И тут я стал свидетелем феноменального. Я называл моему посетителю двузначные и трехзначные цифры, а он делил и перемножал их в уме мгновенно. Я следил за ним, проверял на линейке, но таинственные клетки в его мозгу действовали гораздо быстрее…

Я был совершенно поражен:

— Приходите завтра сюда. Я скажу старшему нарядчику.

Старик вежливо поклонился и ушел. Через полчаса он вернулся, держа в руках аккуратный сверток.

— Что это?

— Вам, пан. Благодарность. Это очень хороший, почти новый костюм, я его купил в Лондоне перед самым началом войны.

Мое высокоидейное комсомольское прошлое не давало мне покоя.

— Заберите костюм и завтра на работу не приходите. Я, к сожалению, не могу вас принять. Нормировщик должен быть свободен от таких привычек, которые вам, видимо, свойственны. Ни я, ни мои помощники никогда не дают и не берут взяток!

Признаюсь, мне было горько смотреть, как безнадежно закрывал за собой дверь этот человек, вероятно, не понимая своей вины. У меня не хватило ума и доброты окликнуть его, позвать назад.

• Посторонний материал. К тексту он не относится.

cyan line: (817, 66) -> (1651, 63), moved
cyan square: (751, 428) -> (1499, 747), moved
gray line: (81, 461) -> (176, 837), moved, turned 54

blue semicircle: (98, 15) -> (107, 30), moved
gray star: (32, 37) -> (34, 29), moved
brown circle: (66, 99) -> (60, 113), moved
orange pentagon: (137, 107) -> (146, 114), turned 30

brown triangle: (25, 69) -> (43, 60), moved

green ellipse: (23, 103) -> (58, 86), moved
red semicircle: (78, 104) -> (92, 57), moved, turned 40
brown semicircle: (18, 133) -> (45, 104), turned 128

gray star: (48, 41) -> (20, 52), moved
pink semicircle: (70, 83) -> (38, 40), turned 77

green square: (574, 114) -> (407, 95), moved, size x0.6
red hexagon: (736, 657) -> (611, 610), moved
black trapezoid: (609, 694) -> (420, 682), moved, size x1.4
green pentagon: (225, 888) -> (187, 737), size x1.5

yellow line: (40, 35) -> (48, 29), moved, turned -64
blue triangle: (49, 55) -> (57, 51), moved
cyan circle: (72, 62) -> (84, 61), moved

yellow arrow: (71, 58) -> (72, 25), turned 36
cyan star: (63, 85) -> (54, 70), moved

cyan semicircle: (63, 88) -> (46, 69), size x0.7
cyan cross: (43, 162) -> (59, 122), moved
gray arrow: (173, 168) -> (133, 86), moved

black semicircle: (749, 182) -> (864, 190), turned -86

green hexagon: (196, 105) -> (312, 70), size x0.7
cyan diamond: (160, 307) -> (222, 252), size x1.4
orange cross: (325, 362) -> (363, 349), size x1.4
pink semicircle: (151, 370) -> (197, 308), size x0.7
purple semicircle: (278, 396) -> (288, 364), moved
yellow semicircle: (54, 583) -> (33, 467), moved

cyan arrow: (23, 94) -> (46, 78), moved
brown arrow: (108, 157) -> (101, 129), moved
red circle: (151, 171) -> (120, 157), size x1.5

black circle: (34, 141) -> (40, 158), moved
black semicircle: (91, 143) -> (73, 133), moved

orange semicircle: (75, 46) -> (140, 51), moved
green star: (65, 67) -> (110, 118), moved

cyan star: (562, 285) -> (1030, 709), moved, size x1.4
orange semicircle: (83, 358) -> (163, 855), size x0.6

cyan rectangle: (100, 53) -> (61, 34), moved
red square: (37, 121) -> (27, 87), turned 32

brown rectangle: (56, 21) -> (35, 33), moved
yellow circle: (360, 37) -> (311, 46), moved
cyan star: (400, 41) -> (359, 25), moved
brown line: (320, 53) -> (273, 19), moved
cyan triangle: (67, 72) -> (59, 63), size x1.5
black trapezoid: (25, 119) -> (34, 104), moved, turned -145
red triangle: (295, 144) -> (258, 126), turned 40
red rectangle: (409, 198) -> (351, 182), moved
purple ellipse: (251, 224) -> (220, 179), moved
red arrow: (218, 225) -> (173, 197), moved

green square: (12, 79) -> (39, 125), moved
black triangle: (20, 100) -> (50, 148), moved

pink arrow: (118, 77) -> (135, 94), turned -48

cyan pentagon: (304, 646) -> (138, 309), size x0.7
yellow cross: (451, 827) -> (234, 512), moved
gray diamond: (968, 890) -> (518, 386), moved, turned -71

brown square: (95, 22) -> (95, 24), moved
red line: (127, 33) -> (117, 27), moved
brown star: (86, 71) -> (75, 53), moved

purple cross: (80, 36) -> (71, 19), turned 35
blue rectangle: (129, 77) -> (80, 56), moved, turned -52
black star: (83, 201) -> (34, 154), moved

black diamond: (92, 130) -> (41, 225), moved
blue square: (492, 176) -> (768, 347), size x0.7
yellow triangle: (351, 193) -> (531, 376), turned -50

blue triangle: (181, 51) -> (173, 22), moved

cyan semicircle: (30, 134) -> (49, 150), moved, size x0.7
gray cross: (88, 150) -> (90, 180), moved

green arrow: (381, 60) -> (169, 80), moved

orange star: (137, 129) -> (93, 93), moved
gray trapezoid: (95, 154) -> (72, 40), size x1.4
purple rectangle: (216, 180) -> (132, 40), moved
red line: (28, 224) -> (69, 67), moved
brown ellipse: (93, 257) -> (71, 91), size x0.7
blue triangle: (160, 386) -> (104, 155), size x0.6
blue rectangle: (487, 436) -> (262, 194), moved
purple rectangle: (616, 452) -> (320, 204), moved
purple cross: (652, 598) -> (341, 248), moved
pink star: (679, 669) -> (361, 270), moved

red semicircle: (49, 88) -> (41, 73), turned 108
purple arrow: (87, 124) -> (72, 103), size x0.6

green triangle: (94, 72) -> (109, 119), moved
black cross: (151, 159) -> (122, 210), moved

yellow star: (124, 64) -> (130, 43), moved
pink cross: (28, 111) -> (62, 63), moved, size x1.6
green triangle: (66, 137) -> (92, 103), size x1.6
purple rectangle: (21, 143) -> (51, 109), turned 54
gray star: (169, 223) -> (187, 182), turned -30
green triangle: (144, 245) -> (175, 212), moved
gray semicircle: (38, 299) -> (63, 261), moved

А еще горше было мне видеть, как плетется он в грязной колонне арестантов, которых утром на разводе гонят на работу. Вскоре и не выдержал и обратился к своему приятелю — главному бухгалтеру лагпункта. Константин Ионович Равинский — ленинградец, адвокат в долагерные времена — был человеком умным, интеллигентным и комсомольской школы не проходил. Его заботой считалось частая смена хлебореза. Не надо объяснять всю ответственность человека, который один живет в помещении, набитом караваями, и разделывает эти толстые и сладостные кирпичи на пайки: обыкновенные, премиальные, штрафные… И как доказательство точности, с коей эта кровная пайка отвешивается, к каждой был приколот острой щепочкой маленький кусочек хлеба. Изготовление щепочек — "приколок" — было выгоднейшим занятием для какого-нибудь доходяги, попавшего под покровительство хлебореза.

Так вот: несмотря на подчеркнутую приколкой точность веса пайки при полной невозможности это проверить, каждая очередная ревизия выявляла воровство хлебореза. Или же его абсолютное неумение вести это несложное хозяйство. Недостача обнаруживалась даже у хлеборезов, осужденных по 58-й статье, людей несомненно честных. И главный бухгалтер был в отчаянии от невозможности подобрать человека, за деятельность которого он отвечал.

Я признался Константину Ионовичу, что меня мучает совесть: из-за моего комсомольского ригоризма ходит на общие работы старый человек, к тому же обладающий феноменальной способностью счета в уме. У Равинского был очередной кризис — проворовался опытный и, как казалось, надежный хлеборез, — и он согласился взять бывшего крупнейшего лесопромышленника Польши.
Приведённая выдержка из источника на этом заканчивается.